A classic battle between an anti-war administration and the military is forming. President Obama, elected in part on a platform to end the wars in Iraq and Afghanistan, now finds himself in an awkward position between his constituency and the military he commands.
Soon after taking office, he committed to winning the war in Afghanistan. Actually, he committed to defeating al-Qa'idah in general and defeating the Taliban in Afghanistan. There are inherent problems with this strategy. There are almost no al-Qa'idah fighters left in Afghanistan - in fact, there have not been any significant numbers of al-Qa'idah in the country since their flight from Tora Bora in December 2001.
There has been a resurgence of the Taliban in Afghanistan, thanks to the neglect of the Bush Administration. The new administration has committed to the defeat of the Taliban - I am not sure why. The Taliban pose no threat to the United States, however, they do pose a real threat to the fledgling Afghan government.
The real enemy is al-Qa'idah, not the Taliban. Where is al-Qa'idah? They have moved. Initially they resettled in the lawless tribal region in Pakistan along the Afghan border. After the Pakistan branch of the Taliban became a credible threat to the government in Islamabad, the Pakistani military moved into the area and has contained - but not defeated - them. Al-Qa'idah moved much of its membership to Saudi Arabia. After some attacks against the government there, Saudi security forces decimated the organization - the remnants have now moved to Yemen and Somalia.
Al-Qa'idah is not in Afghanistan. We are, however - a military force with possibly the wrong enemy. So what we have now is a commitment of the new president to intervene in an Afghan civil war. Accusations by President Obama and his supporters that the previous administration took their "eyes off the ball" no longer hold water.
That is exactly what has happened here. To his credit, Obama has recently warned of "mission drift." Perhaps that is what the President means when he says he needs a strategy review. Unfortunately, he has already augmented the force level to almost 70,000 troops. In effect, he "owns" the war.

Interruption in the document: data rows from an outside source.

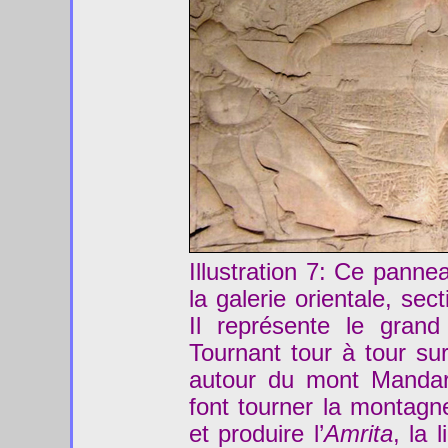
Illustration 7: Ce pann
la galerie orientale, se
Il représente le gran
Tournant tour à tour su
autour du mont Mandar
font tourner la montagn
et produire l’
Amrita
, la 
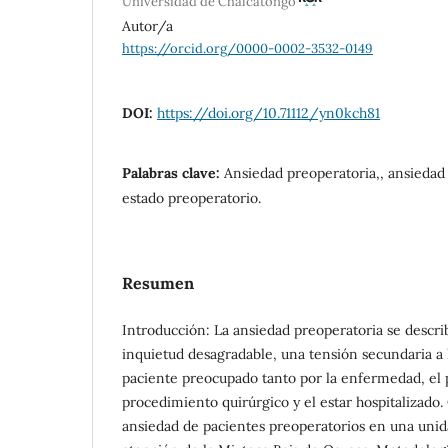
Universidad de Chalcatongo
Autor/a
https://orcid.org/0000-0002-3532-0149
DOI:
https://doi.org/10.71112/yn0kch81
Palabras clave:
Ansiedad preoperatoria,, ansiedad p
estado preoperatorio.
Resumen
Introducción: La ansiedad preoperatoria se descr
inquietud desagradable, una tensión secundaria a 
paciente preocupado tanto por la enfermedad, el 
procedimiento quirúrgico y el estar hospitalizado. 
ansiedad de pacientes preoperatorios en una unid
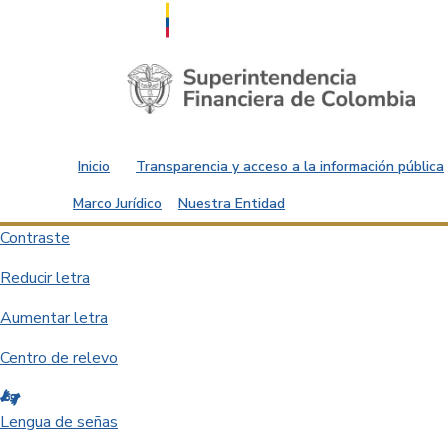
Saltar al contenido principal
Inicio
Transparencia y acceso a la información pública
Marco Jurídico
Nuestra Entidad
Contraste
Reducir letra
Aumentar letra
Centro de relevo
Lengua de señas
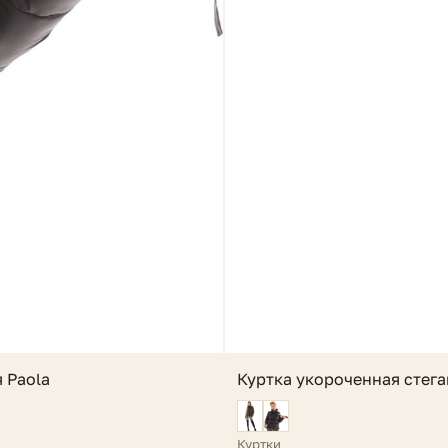
 Paola
Куртка укороченная стега
Куртки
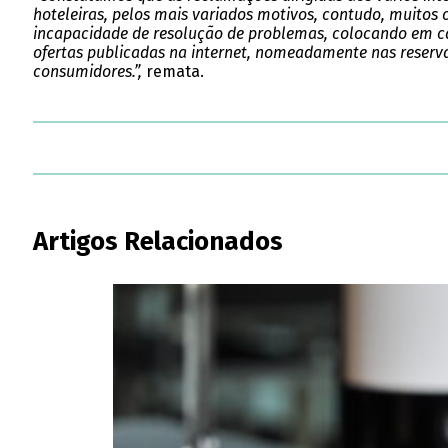
hoteleiras, pelos mais variados motivos, contudo, muitos
incapacidade de resolução de problemas, colocando em cau
ofertas publicadas na internet, nomeadamente nas reserva
consumidores.”,
remata.
Artigos Relacionados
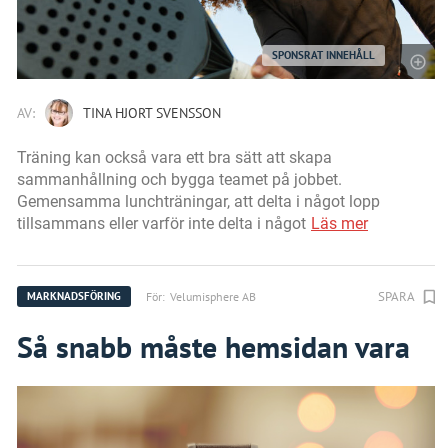
SPONSRAT INNEHÅLL
AV:
TINA HJORT SVENSSON
Träning kan också vara ett bra sätt att skapa
sammanhållning och bygga teamet på jobbet.
Gemensamma lunchträningar, att delta i något lopp
tillsammans eller varför inte delta i något
Läs mer
SPARA
För:
Velumisphere AB
MARKNADSFÖRING
Så snabb måste hemsidan vara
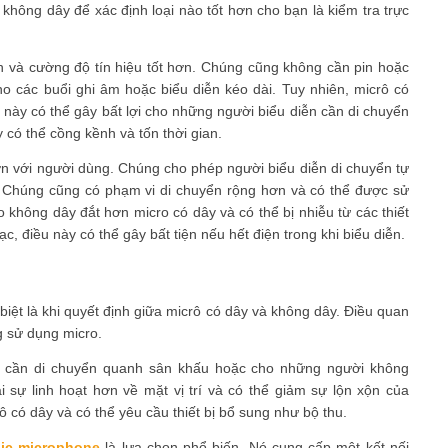
không dây để xác định loại nào tốt hơn cho bạn là kiểm tra trực
h và cường độ tín hiệu tốt hơn. Chúng cũng không cần pin hoặc
ho các buổi ghi âm hoặc biểu diễn kéo dài. Tuy nhiên, micrô có
 này có thể gây bất lợi cho những người biểu diễn cần di chuyển
 có thể cồng kềnh và tốn thời gian.
hơn với người dùng. Chúng cho phép người biểu diễn di chuyển tự
. Chúng cũng có phạm vi di chuyển rộng hơn và có thể được sử
o không dây đắt hơn micro có dây và có thể bị nhiễu từ các thiết
, điều này có thể gây bất tiện nếu hết điện trong khi biểu diễn.
iệt là khi quyết định giữa micrô có dây và không dây. Điều quan
g sử dụng micro.
ễn cần di chuyển quanh sân khấu hoặc cho những người không
sự linh hoạt hơn về mặt vị trí và có thể giảm sự lộn xộn của
ô có dây và có thể yêu cầu thiết bị bổ sung như bộ thu.
ic microphone
là lựa chọn phổ biến. Nó cung cấp một kết nối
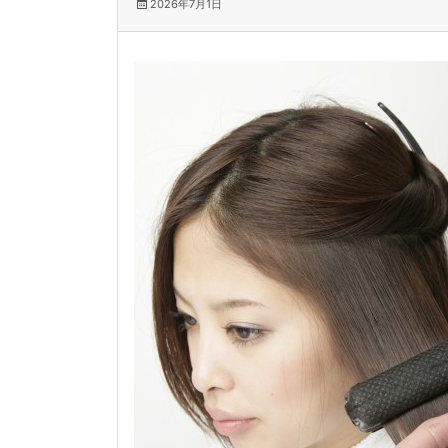
2026年7月1日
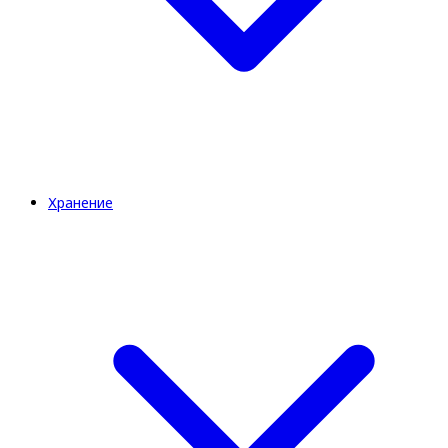
Хранение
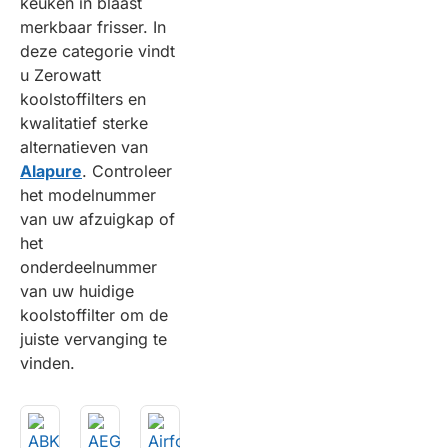
keuken in blaast
merkbaar frisser. In
deze categorie vindt
u Zerowatt
koolstoffilters en
kwalitatief sterke
alternatieven van
Alapure
. Controleer
het modelnummer
van uw afzuigkap of
het
onderdeelnummer
van uw huidige
koolstoffilter om de
juiste vervanging te
vinden.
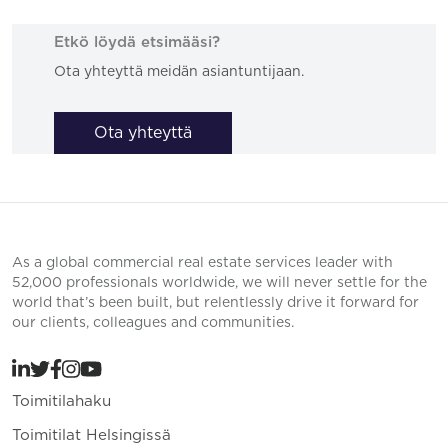
Etkö löydä etsimääsi?
Ota yhteyttä meidän asiantuntijaan.
Ota yhteyttä
As a global commercial real estate services leader with
52,000 professionals worldwide, we will never settle for the
world that’s been built, but relentlessly drive it forward for
our clients, colleagues and communities.
Toimitilahaku
Toimitilat Helsingissä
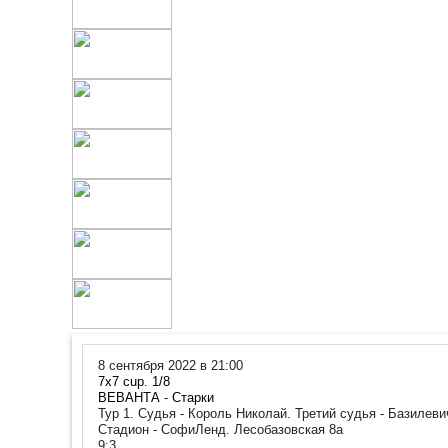
8 сентября 2022 в 21:00
7x7 cup. 1/8
ВЕВАНТА
-
Старки
Тур 1. Судья - Король Николай. Третий судья - Базилев
Стадион - СофиЛенд. Лесобазовская 8а
9:3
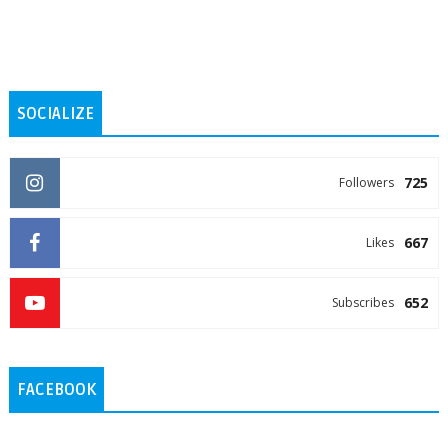
SOCIALIZE
725
Followers
667
Likes
652
Subscribes
FACEBOOK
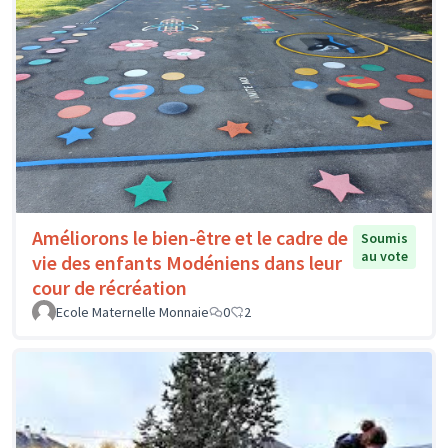
Améliorons le bien-être et le cadre de
Soumis
au vote
vie des enfants Modéniens dans leur
cour de récréation
Ecole Maternelle Monnaie
0
2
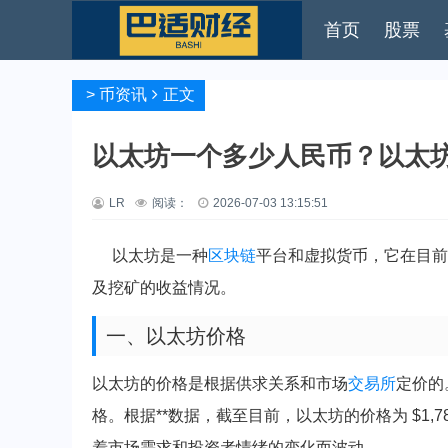
首页
股票
>
币资讯
正文
以太坊一个多少人民币？以太
LR
阅读：
2026-07-03 13:15:51
以太坊是一种
区块链
平台和虚拟货币，它在目前
及挖矿的收益情况。
一、以太坊价格
以太坊的价格是根据供求关系和市场
交易所
定价的
格。根据**数据，截至目前，以太坊的价格为 $1,7
着市场需求和投资者情绪的变化而波动。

Now that the President has given the mission to his commanders, he smartly asked them what they need to do the job. The answer is simple - more troops. Read General McChrystal's assessment.
I do not know General McChrystal personally, but I know people who have served with him. No doubt he has provided an accurate assessment of what military force will be required to accomplish the mission - to defeat the Taliban. Whether or not that is the right mission is another question. The general believes he needs 240,000 troops (total, not just American) to accomplish the task.
The President is caught in his own trap. Does he now change the mission because it is politically difficult to send more troops to Afghanistan? The political difficulty is obvious - Defense Secretary Gates has told McChrystal not to ask for more troops until the end of the year. What he actually said was that the Pentagon was working out how the general would ask for more troops. What a joke - ever hear of a phone call or message? It happens thousands of times every day.
Crunch time is here, Mr. President. You have to decide if you have defined the right mission, then decide if you are going to support the troops you have tasked to accomplish it.